(REQUIRED WORK):
Your task is to give the listing below back word for word, pictures excluded.

____

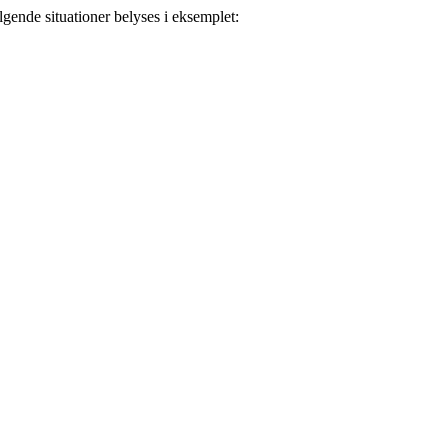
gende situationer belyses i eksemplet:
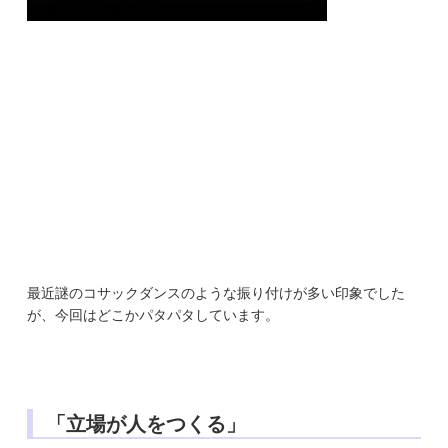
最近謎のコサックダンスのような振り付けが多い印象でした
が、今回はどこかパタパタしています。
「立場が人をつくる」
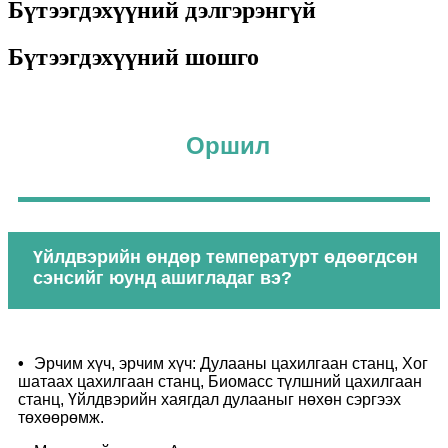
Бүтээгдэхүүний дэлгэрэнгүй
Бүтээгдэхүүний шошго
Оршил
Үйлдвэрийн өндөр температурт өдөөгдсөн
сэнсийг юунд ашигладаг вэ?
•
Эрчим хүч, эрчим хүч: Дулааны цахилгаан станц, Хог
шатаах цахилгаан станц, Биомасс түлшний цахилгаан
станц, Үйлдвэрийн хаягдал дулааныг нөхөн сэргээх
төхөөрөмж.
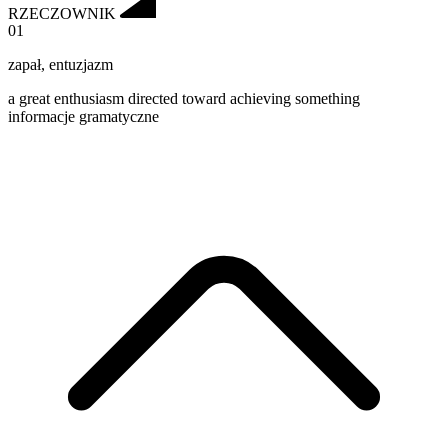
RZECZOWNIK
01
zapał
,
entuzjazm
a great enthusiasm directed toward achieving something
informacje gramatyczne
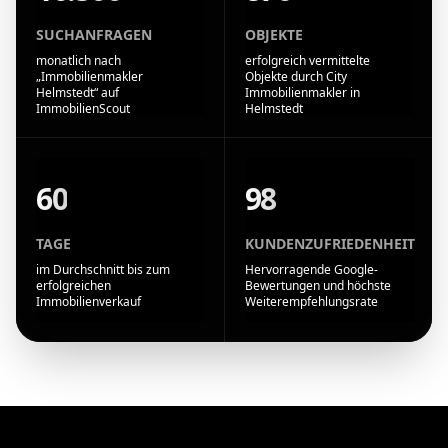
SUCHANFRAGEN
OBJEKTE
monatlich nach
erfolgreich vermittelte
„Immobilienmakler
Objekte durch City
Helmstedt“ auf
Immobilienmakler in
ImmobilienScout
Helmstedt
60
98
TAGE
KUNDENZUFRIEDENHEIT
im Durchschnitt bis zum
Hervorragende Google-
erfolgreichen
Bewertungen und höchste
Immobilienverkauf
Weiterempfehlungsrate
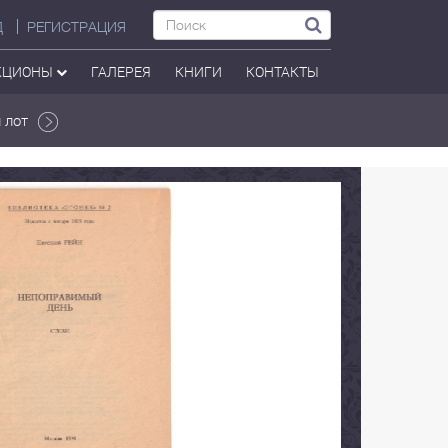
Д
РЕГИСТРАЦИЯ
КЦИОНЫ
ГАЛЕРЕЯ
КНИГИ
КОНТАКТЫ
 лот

____

(TASK ANSWER):
gende situationer belyses i eksemplet:
最近謎のコサックダンスのような振り付けが多い印象でした
が、今回はどこかパタパタしています。
「立場が人をつくる」
Бүтээгдэхүүний дэлгэрэнгүй
Бүтээгдэхүүний шошго
Оршил
Үйлдвэрийн өндөр температурт өдөөгдсөн
сэнсийг юунд ашигладаг вэ?
•
Эрчим хүч, эрчим хүч: Дулааны цахилгаан станц, Хог
шатаах цахилгаан станц, Биомасс түлшний цахилгаан
станц, Үйлдвэрийн хаягдал дулааныг нөхөн сэргээх
төхөөрөмж.
RZECZOWNIK
01
zapał
,
entuzjazm
a great enthusiasm directed toward achieving something
informacje gramatyczne
SUCHANFRAGEN
OBJEKTE
monatlich nach
erfolgreich vermittelte
„Immobilienmakler
Objekte durch City
Helmstedt“ auf
Immobilienmakler in
ImmobilienScout
Helmstedt
60
98
TAGE
KUNDENZUFRIEDENHEIT
im Durchschnitt bis zum
Hervorragende Google-
erfolgreichen
Bewertungen und höchste
Immobilienverkauf
Weiterempfehlungsrate
Д
РЕГИСТРАЦИЯ
КЦИОНЫ
ГАЛЕРЕЯ
КНИГИ
КОНТАКТЫ
 лот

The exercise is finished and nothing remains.